## What the exercise asks
Using only the records, tally the lines with "Mega" in them and state that total by itself.

(Records excerpted from a collection)
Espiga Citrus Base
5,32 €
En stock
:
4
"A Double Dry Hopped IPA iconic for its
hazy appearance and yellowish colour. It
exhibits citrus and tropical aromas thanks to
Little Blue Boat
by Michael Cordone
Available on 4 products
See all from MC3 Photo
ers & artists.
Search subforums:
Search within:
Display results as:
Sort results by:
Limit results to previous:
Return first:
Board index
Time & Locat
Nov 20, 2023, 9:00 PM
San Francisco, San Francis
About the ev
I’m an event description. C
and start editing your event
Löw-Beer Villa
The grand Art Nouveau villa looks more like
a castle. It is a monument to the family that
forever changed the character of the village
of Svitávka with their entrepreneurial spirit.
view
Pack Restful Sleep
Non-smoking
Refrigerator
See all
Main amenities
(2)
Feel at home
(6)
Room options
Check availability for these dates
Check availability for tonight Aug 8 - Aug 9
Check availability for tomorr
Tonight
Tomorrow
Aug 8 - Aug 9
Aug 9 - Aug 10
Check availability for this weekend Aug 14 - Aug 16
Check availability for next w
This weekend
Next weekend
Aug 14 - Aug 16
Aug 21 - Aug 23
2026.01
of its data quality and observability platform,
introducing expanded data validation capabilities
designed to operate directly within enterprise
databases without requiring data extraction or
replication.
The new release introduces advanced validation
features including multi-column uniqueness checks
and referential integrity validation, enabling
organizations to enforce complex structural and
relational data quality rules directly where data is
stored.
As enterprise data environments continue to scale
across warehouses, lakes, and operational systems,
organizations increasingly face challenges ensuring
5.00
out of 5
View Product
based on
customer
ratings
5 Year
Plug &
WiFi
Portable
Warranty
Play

---

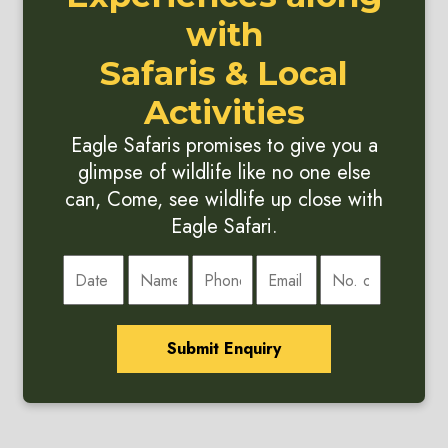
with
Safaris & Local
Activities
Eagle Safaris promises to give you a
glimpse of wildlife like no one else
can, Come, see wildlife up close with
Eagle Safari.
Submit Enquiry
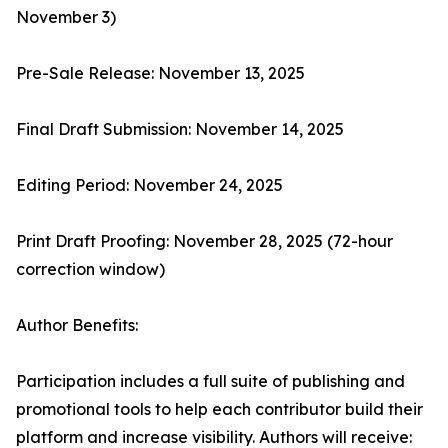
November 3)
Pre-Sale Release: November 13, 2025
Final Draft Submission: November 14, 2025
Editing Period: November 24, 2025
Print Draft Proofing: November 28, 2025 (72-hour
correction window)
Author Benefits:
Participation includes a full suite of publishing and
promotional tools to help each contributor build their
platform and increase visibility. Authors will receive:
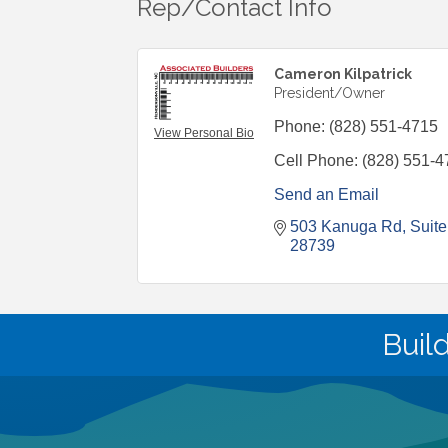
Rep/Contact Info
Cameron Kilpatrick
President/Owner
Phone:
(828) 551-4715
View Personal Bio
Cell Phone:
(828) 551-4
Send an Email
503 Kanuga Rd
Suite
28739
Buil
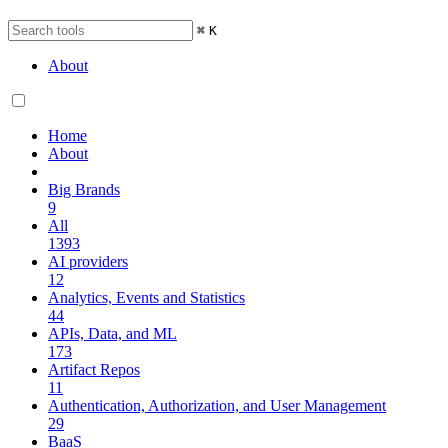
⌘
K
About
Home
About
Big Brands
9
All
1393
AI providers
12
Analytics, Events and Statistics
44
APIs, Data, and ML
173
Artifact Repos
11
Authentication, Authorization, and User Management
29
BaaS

---

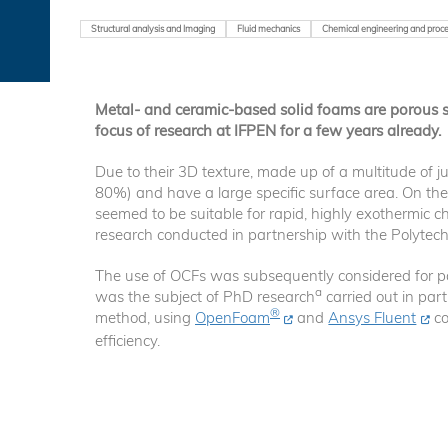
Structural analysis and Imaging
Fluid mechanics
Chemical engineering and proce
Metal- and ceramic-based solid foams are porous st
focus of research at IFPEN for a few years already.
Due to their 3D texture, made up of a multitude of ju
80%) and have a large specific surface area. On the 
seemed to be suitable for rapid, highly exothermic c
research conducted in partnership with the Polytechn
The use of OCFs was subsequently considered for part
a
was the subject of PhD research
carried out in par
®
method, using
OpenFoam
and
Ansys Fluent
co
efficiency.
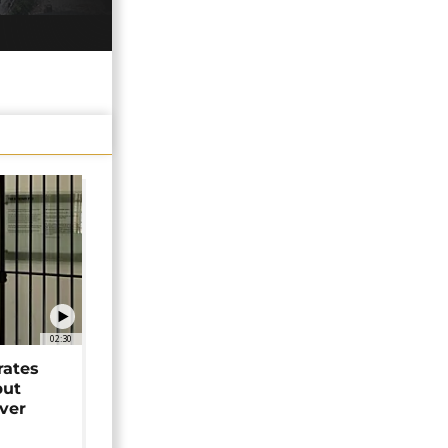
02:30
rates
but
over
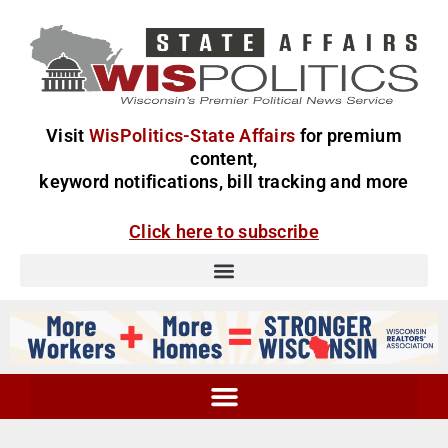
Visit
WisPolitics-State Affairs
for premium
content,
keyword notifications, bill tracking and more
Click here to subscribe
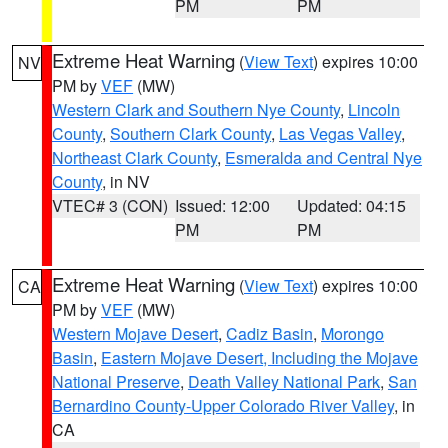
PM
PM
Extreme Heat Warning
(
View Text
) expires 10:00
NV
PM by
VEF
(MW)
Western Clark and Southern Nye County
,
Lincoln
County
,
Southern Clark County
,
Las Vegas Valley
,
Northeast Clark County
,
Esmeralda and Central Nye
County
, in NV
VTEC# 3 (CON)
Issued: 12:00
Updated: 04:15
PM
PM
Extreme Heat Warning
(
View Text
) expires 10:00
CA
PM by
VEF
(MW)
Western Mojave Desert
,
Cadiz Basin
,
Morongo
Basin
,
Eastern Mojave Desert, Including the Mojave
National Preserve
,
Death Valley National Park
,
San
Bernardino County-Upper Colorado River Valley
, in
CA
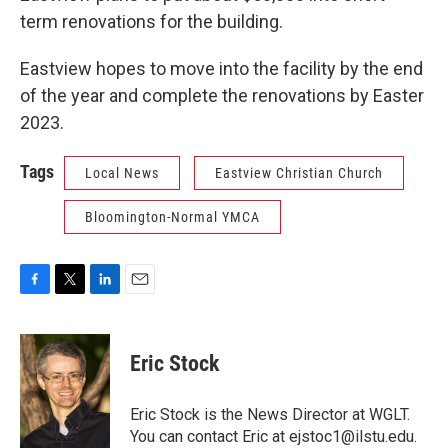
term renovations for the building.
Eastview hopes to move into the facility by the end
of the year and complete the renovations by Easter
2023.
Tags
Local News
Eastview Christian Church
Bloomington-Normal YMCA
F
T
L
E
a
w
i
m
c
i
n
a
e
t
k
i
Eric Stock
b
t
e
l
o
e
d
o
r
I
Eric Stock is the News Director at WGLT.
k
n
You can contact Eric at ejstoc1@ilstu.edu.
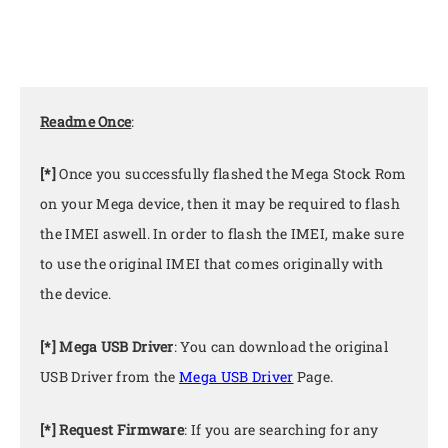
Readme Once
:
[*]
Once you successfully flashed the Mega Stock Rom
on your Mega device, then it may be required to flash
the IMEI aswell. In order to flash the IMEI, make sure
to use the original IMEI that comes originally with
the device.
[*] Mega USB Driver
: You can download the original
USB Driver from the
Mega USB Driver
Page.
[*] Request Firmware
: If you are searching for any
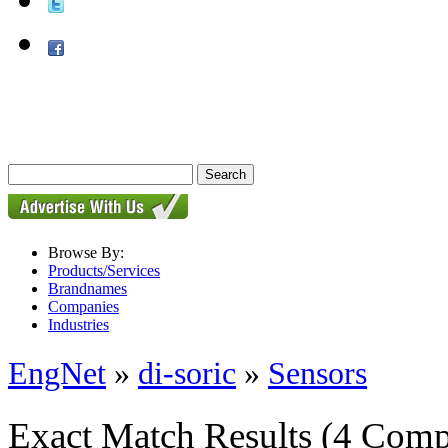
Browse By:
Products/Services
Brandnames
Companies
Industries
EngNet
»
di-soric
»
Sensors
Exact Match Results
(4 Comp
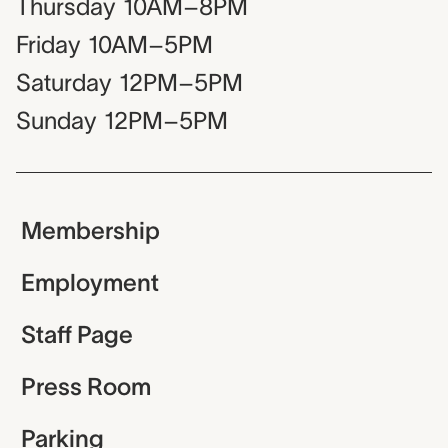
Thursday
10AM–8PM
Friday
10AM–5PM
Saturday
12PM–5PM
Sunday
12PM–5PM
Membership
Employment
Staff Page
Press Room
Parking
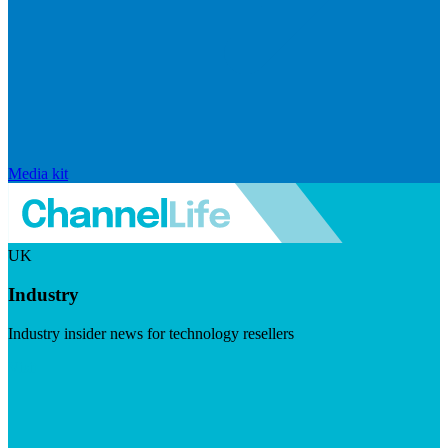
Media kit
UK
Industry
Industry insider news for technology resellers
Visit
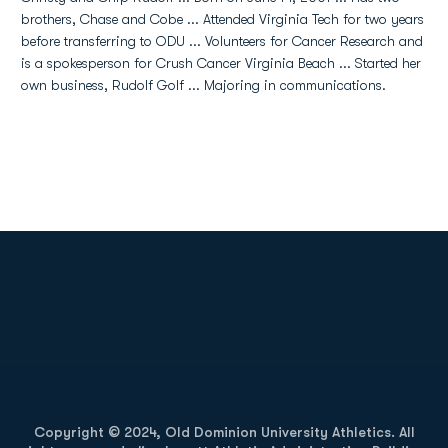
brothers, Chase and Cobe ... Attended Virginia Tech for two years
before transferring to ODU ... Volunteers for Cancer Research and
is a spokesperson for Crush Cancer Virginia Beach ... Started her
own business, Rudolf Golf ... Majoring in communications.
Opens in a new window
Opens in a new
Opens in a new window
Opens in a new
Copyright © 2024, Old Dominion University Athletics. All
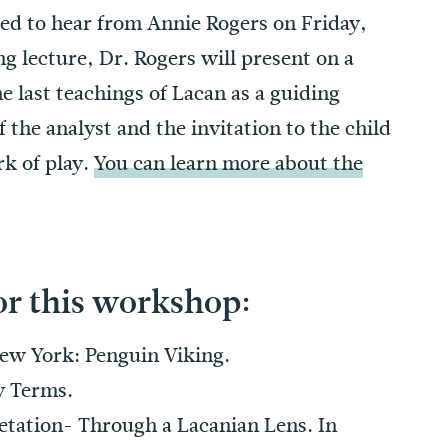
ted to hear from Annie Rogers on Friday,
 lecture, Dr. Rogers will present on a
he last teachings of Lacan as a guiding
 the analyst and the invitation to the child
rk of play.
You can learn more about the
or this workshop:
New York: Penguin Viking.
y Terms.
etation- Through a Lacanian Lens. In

## Answer section
4